Melihat betapa semua orang yang hadir di tempat ini berpakaian tambal - tambalan, Kim-mo Taisu menunduk untuk memandang pakaiannya sendiri, kemudian ia tertawa bergelak-gelak. Memang lucu. Tuan rumah dan anak buahnya semua berpakaian pengemis, sedangkan dia sendiri pun pakaiannya butut dan penuh tambalan.

"Ha-ha-ha-ha! Dunia pengemis ini! Tamunya dan yang puny rumah sama-sama berpakaian pengemis. Akan tetapi biar sama, jauh bedanya! Pakaianku memang butut dan tambal-tambalan, asli pakaian pengemis, namun aku bukan pengemis. Sebaliknya, pakaian kalian adalah buatan, sengaja ditambal-tambal seperti pakaian pengemis, akan tetapi kalian betul-betul pengemis! Ha-ha-ha, bukankah ini lucu dan memperlihatkan kepalsuan manusia?"

Kini tiga orang pengemis tua itu sudah berada di depan Kim-mo Taisu. Mendengar perkataannya, tiga orang pengemis itu saling pandang, kemudian seorang di antara mereka berkata, suaranya perlahan akan tetapi mengandung tenaga sehingga terdengar jelas, "Apakah engkau ini orang gila yang mengacau di Sin-yang dan hendak mencari Kai-ong?"

Diam-diam Kim-mo Taisu terkejut. Bagaimana mereka ini bisa tahu akan peristiwa di Sin-Yang? Padahal ia telah melakukan perjalanan cepat sekali ke lereng gunung ini. Mungkinkah ada orang dari Sin-Yang mendahuluinya memberi kabar? Kalau memang ada tentu hebat bukan main ilmu lari cepat orang itu! Hampir sukar dipercaya. Tiba-tiba Kim-mo Taisu berdongak ke atas dan ia tertawa bergelak,

"ha-ha-ha-ha! Aku tidak bersayap, mana bisa melawan kecepatan burung?" Ia kini dapat menduga bahwa tentulah dari Sin-yang orang mengirim surat dengan perantaraan burung dara itu ke tempat ini.

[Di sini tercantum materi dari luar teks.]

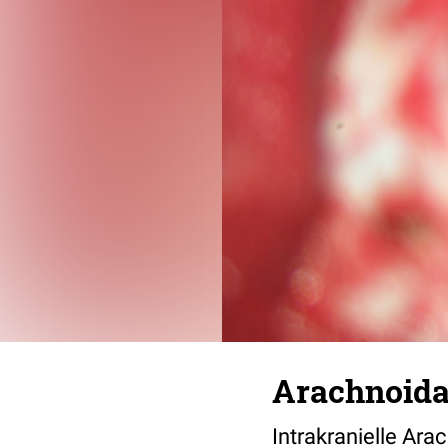
Arachnoidal
Intrakranielle Ara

"Memang akulah yang mencari Kai-ong. Suruh dia keluar, aku mau bicara dengannya!"

"Hemm, tidak mudah bertemu dengan Kai-ong. Orang muda, kau siapakah dan apa maksudmu mau bertemu dengan Kai-ong?"

"Aku bukan datang untuk memperkenalkan nama. Suruh saja rajamu keluar, aku tidak ada urusan dengan kalian pengemis-pengemis palsu."

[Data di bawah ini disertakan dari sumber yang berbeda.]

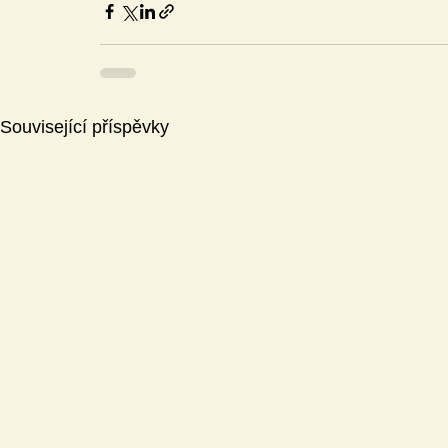
Související příspěvky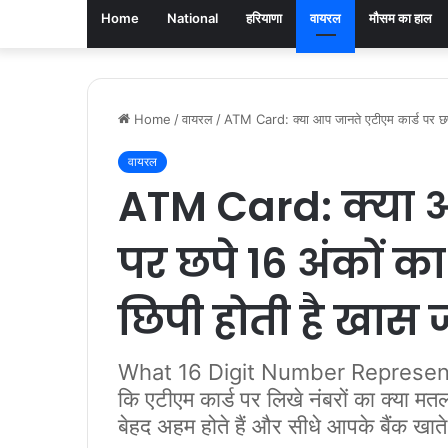
Home
National
हरियाणा
वायरल
मौसम का हाल
Home
/
वायरल
/
ATM Card: क्या आप जानते एटीएम कार्ड पर छपे 
वायरल
ATM Card: क्या आ
पर छपे 16 अंकों क
छिपी होती है खास
What 16 Digit Number Represent I
कि एटीएम कार्ड पर लिखे नंबरों का क्या 
बेहद अहम होते हैं और सीधे आपके बैंक खाते से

"Hemmm, orang muda sombong! Kai-ong sudah menugaskan kami menjaga di sini, tanpa melalui kami bertiga pengemis tua bertongkat sakti, mana bisa kau pergi menghadap Kai-ong?"

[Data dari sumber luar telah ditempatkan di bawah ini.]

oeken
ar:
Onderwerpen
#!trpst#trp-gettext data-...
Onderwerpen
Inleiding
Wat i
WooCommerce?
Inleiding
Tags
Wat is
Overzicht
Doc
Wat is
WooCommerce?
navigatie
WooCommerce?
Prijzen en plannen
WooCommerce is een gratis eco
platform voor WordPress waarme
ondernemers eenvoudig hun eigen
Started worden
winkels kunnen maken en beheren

Mendengar ini, Kim-mo Taisu memandang teliti. Tiga orang kakek ini adalah orang-orang tua yang biasa saja, bertubuh kurus seperti kurang makan, pakaiannya tambal-tambalan, memakai sepatu kulit. Akan tetapi tangan mereka memegang sebuah tongkat panjang seperti toya, dapat dipergunakan sebagai tongkat maupun senjata. Melihat bentuk pentung ini ketiganya serua, teringatlah ia akah nama tiga tokoh besar pengemis, yaitu Sin-tung Sam-lo-kai (Tiga Pengemis Tua Bertongkat Sakti). Akan tetapi sepanjang pendengarannya, Sin-tung Sam-lo-kai adalah tokoh-tokoh pengemis yang amat terkenal di selatan, terkenal sebagai orang-orang pandai yang tidak termasuk golongan jahat, bahkan memimpin kaipang-kaipang (perkumpulan pengemis) di selatan. Bagaimana sekarang tiga orang tokoh ini hanya menjadi penjaga pintu di sini?" "Bukankah Sam-wi (Tuan Bertiga) ini Sin-tung Sam-lo-kai?"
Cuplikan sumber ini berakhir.